* WHAT IS BEING ASKED *
Your job is to report every line of the entries that has "Last".
[GIVEN ENTRIES — start]
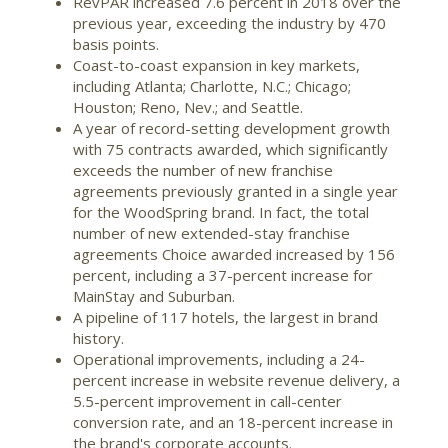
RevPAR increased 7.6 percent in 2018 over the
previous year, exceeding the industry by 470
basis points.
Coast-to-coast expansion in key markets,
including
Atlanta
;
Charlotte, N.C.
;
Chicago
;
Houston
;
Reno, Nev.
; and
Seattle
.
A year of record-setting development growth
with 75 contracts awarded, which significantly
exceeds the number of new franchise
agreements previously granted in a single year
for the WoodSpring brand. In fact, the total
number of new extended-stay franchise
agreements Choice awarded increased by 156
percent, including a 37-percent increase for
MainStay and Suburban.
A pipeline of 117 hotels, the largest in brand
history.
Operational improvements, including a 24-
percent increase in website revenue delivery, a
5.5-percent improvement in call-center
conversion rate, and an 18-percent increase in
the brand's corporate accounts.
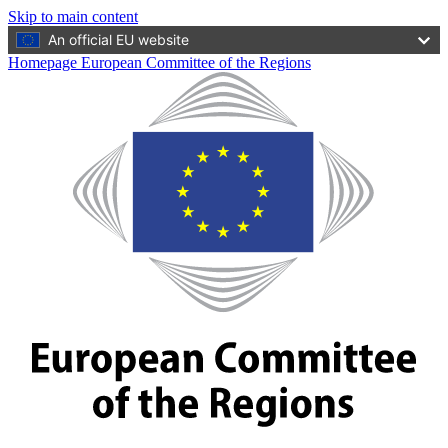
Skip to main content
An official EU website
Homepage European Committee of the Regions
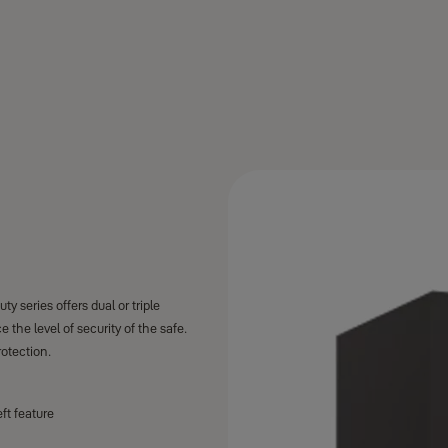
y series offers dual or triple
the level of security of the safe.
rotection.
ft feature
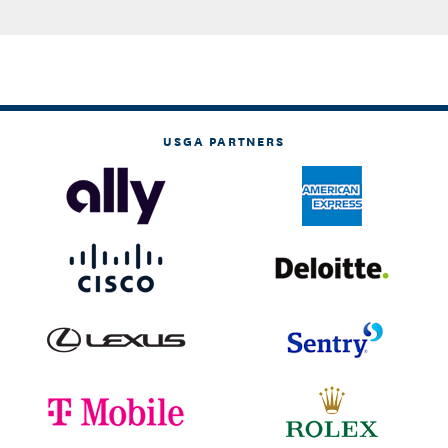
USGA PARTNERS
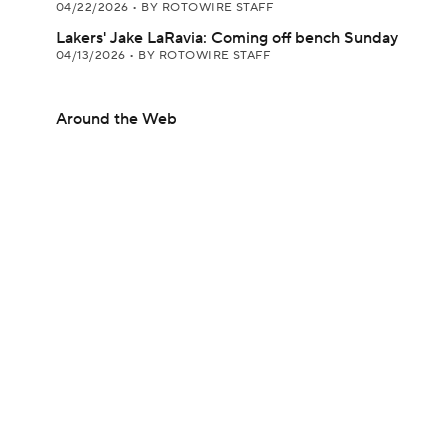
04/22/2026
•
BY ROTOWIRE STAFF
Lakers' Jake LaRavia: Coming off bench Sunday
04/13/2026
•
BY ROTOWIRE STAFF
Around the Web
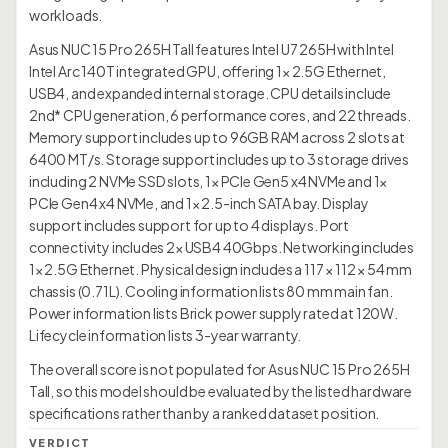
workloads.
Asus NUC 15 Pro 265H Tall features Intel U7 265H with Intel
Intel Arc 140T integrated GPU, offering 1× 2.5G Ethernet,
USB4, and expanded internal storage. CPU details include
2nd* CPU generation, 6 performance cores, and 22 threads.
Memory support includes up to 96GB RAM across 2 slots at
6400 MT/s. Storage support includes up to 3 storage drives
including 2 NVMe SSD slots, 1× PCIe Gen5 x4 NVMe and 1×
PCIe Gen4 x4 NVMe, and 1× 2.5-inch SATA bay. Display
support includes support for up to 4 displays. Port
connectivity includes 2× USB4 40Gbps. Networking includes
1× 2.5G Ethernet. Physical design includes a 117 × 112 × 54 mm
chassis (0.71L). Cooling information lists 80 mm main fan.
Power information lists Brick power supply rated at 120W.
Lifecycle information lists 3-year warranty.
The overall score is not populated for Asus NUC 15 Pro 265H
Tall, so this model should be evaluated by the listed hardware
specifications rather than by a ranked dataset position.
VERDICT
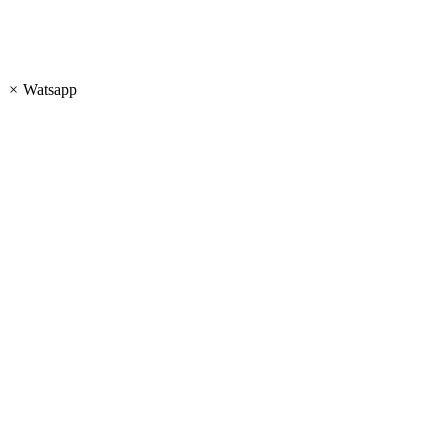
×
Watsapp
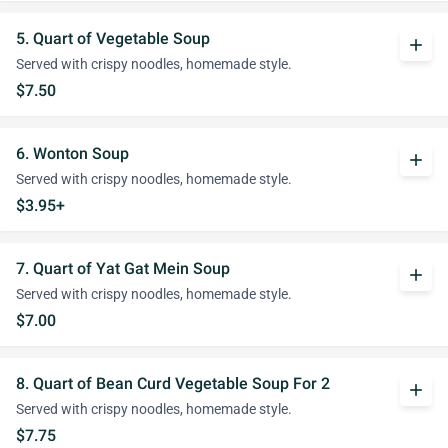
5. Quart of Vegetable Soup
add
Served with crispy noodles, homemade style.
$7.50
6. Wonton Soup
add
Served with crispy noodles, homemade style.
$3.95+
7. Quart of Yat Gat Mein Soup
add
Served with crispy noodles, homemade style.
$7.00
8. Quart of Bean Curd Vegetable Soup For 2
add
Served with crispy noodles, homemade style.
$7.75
[GIVEN ENTRIES — finish]
[GIVEN ENTRIES — start]
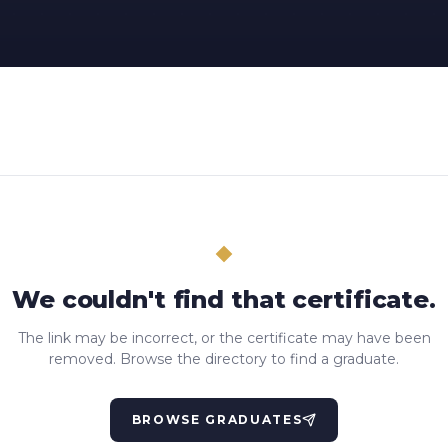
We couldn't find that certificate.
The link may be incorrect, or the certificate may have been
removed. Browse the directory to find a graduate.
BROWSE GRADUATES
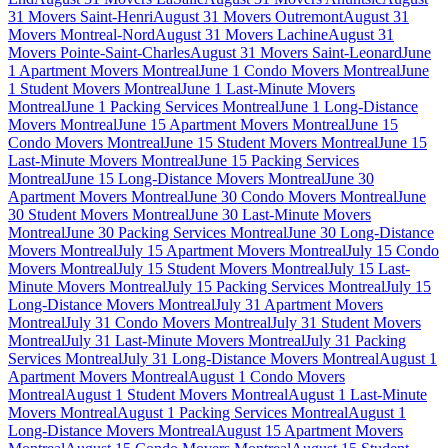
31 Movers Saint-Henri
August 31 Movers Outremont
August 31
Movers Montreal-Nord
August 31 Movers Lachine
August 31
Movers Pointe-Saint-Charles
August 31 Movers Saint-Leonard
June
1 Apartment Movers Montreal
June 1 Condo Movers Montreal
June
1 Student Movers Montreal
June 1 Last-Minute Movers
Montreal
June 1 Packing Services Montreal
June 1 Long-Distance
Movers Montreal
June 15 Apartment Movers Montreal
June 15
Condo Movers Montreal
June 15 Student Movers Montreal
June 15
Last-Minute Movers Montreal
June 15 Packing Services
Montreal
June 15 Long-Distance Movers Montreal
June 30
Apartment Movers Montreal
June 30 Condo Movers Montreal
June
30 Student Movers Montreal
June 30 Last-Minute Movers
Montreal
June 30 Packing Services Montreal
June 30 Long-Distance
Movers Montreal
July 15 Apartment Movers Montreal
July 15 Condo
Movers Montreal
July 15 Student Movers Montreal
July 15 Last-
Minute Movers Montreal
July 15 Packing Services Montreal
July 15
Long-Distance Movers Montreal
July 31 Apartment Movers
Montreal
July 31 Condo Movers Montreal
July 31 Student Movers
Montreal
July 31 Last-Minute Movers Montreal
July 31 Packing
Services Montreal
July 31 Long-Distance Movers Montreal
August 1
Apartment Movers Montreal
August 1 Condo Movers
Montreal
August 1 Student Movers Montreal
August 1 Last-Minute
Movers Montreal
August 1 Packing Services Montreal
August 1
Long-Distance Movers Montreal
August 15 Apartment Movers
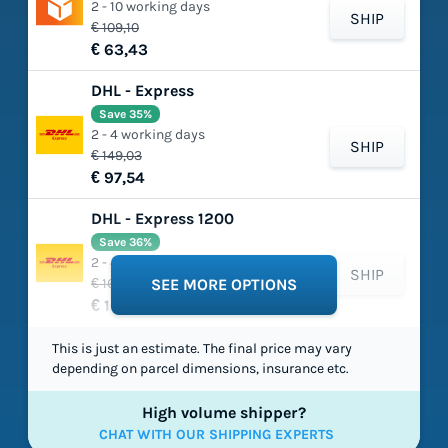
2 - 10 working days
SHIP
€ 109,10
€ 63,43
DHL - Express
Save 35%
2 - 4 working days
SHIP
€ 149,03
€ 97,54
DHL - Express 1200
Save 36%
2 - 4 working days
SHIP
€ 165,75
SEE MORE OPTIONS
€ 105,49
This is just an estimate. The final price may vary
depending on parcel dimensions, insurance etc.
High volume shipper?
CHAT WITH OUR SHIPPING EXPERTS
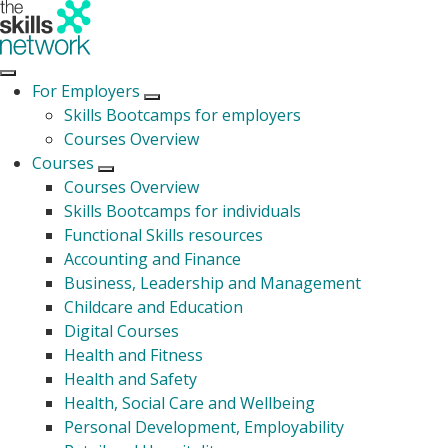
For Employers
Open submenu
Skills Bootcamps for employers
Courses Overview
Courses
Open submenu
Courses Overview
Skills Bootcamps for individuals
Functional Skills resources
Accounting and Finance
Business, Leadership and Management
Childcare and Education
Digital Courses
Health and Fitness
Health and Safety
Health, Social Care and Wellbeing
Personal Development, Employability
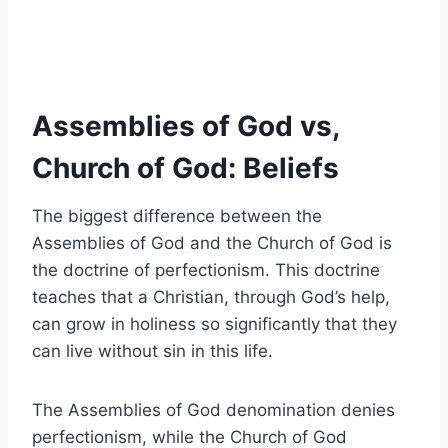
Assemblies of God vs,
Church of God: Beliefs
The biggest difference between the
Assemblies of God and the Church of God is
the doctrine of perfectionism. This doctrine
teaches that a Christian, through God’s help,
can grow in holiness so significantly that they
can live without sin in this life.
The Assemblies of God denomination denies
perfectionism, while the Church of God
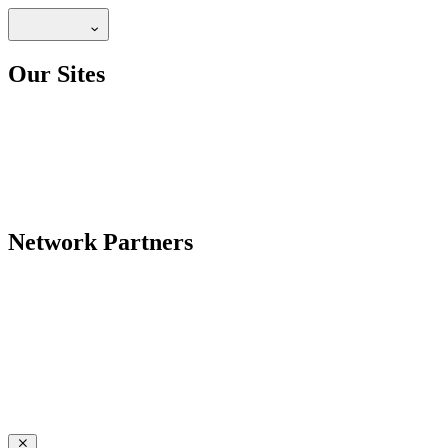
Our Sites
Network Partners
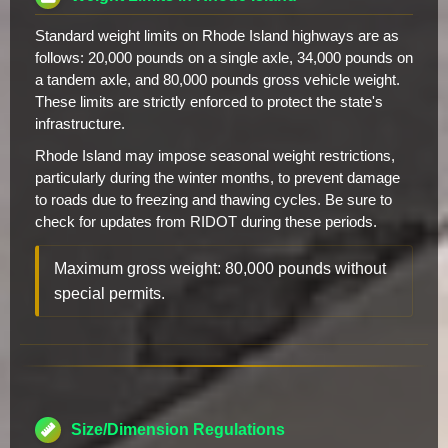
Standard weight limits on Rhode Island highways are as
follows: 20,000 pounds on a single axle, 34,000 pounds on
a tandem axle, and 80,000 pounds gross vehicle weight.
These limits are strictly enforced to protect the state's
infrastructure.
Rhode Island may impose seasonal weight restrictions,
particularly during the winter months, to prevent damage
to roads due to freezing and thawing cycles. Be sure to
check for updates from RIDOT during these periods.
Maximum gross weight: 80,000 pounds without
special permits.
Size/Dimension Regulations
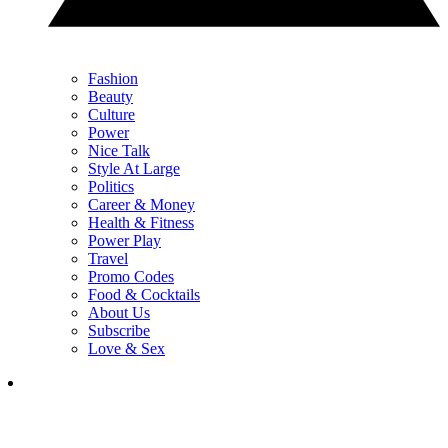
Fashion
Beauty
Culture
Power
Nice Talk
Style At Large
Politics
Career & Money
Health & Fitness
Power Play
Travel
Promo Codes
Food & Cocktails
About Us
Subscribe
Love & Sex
[GIVEN ENTRIES — finish]
[GIVEN ENTRIES — start]
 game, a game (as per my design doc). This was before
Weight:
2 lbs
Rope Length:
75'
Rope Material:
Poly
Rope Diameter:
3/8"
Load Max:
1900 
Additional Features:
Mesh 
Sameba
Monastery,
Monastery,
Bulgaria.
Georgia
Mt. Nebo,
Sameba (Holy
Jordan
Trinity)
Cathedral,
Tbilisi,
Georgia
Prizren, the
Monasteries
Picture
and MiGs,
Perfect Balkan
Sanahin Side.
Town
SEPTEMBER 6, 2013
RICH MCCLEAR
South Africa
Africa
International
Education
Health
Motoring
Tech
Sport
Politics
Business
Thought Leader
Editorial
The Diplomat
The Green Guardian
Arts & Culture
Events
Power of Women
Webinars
[GIVEN ENTRIES — finish]
* YOUR SOLUTION *
June 1 Last-Minute Movers
Last-Minute Movers Montreal
June 30 Last-Minute Movers
July 15 Last-
July 31 Last-Minute Movers Montreal
August 1 Last-Minute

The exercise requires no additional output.